How and when did you begin writing?

I think I began writing in my sophomore year of college. I think there was this weird experience that triggered me wanting to write a story—I was doing some volunteer work in New Haven, teaching kids to read. I remember walking through an inner-city neighborhood a block away from campus, and these kids were throwing rocks with snowballs. It wasn’t really that scary, but for some reason this prompted me to write a story. I wrote a very bad story, but I just felt like I needed to express this experience in a short story. Then I wrote another one, which was a better story that won some prizes at Yale and got published in the literary magazine. I was kind of hooked after that. I just stumbled upon a form that let me express certain things.

How long were you working on Fire Year?

Some of the stories are pretty old.
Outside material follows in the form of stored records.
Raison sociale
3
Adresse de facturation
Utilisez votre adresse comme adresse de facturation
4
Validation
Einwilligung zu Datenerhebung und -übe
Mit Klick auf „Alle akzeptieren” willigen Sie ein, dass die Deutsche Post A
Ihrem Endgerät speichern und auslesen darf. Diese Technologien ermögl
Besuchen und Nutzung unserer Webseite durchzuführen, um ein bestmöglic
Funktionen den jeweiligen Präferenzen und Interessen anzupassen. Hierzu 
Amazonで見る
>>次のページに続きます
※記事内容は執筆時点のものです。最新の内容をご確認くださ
Maybe one goes back as far as about eight years ago, but half the stories are very recent, meaning within the year or two before the book got published. You don’t really work on a book—you write stories.

How would you describe the stories in it? What unifies them?
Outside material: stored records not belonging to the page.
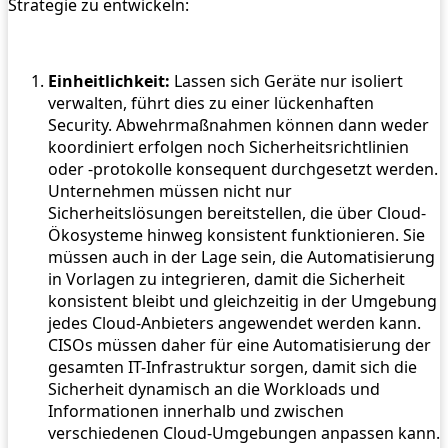
Strategie zu entwickeln:
Einheitlichkeit:
Lassen sich Geräte nur isoliert
verwalten, führt dies zu einer lückenhaften
Security. Abwehrmaßnahmen können dann weder
koordiniert erfolgen noch Sicherheitsrichtlinien
oder -protokolle konsequent durchgesetzt werden.
Unternehmen müssen nicht nur
Sicherheitslösungen bereitstellen, die über Cloud-
Ökosysteme hinweg konsistent funktionieren. Sie
müssen auch in der Lage sein, die Automatisierung
in Vorlagen zu integrieren, damit die Sicherheit
konsistent bleibt und gleichzeitig in der Umgebung
jedes Cloud-Anbieters angewendet werden kann.
CISOs müssen daher für eine Automatisierung der
gesamten IT-Infrastruktur sorgen, damit sich die
Sicherheit dynamisch an die Workloads und
Informationen innerhalb und zwischen
verschiedenen Cloud-Umgebungen anpassen kann.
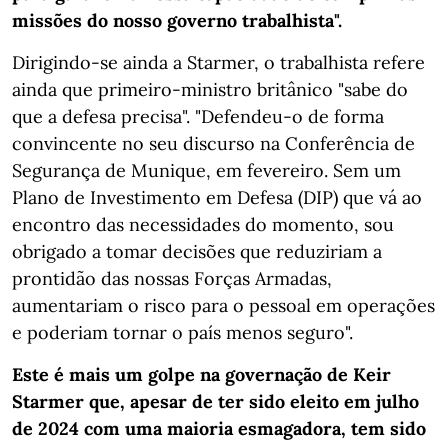
missões do nosso governo trabalhista".
Dirigindo-se ainda a Starmer, o trabalhista refere
ainda que primeiro-ministro britânico "sabe do
que a defesa precisa". "Defendeu-o de forma
convincente no seu discurso na Conferência de
Segurança de Munique, em fevereiro. Sem um
Plano de Investimento em Defesa (DIP) que vá ao
encontro das necessidades do momento, sou
obrigado a tomar decisões que reduziriam a
prontidão das nossas Forças Armadas,
aumentariam o risco para o pessoal em operações
e poderiam tornar o país menos seguro".
Este é mais um golpe na governação de Keir
Starmer que, apesar de ter sido eleito em julho
de 2024 com uma maioria esmagadora, tem sido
I don’t really describe the book, but the publisher came up with a good description for the back cover: kind of outsider tales. I think that’s pretty good. What’s been interesting to me is how there’s gay stuff and some Jewish stuff and southern stuff. To me they don’t seem like different categories really, but in terms of a book’s marketing and reception and how reviewers talk about the book, it does become very thematic.
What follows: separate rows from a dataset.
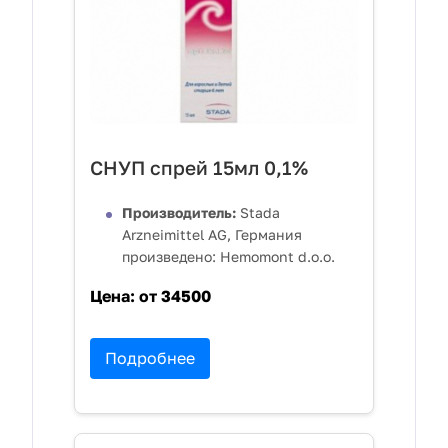
СНУП спрей 15мл 0,1%
Производитель:
Stada
Arzneimittel AG, Германия
произведено: Hemomont d.o.o.
Цена:
от 34500
Подробнее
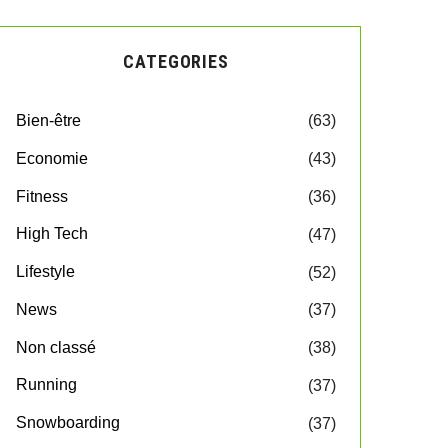
CATEGORIES
Bien-être
(63)
Economie
(43)
Fitness
(36)
High Tech
(47)
Lifestyle
(52)
News
(37)
Non classé
(38)
Running
(37)
Snowboarding
(37)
Do you see there being anything particularly Jewish about your work? Are there any particular Jewish themes that interest you in your writing?

I think the Jewish theme would be a conflict religion and secular life—maybe a pull toward religion that might cause problems in the secular world. I think I’m different than a lot of writers I know in the sense that I grew up very religious, and I’m not religious any longer, but I still understand the religious impulse. It still means something to me. I don’t feel I’m dismissive of religious types the way a lot of people I know are. I think my stories are about how that impulse conflicts with the more secular impulses, or impulses of the body versus impulse of the spirit from a Jewish angle.

What are you working on now?

I have more stories. I’d say I’m working on a novel too. It’s about Jews, real estate and Savannah. This felt like it needed to be a novel because it talks about history and it’s trying to tackle a little bit of a broader segment of this town and different types of people. It has at least a couple different points of view. So it felt like it needed to be a novel.